▸ **TASK DIRECTIONS**: Only the images get left out; everything else in the records is to be transcribed exactly.

(Beginning of RECORDS FOR THIS TASK)

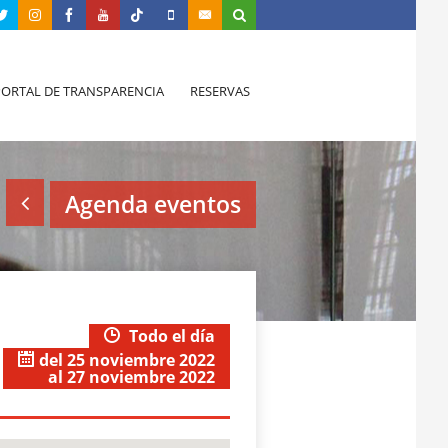
PORTAL DE TRANSPARENCIA
RESERVAS
Agenda eventos
Todo el día
del 25 noviembre 2022
al 27 noviembre 2022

(End of RECORDS FOR THIS TASK)

▸ **RESPONSE AREA**:
PORTAL DE TRANSPARENCIA
RESERVAS
Agenda eventos
Todo el día
del 25 noviembre 2022
al 27 noviembre 2022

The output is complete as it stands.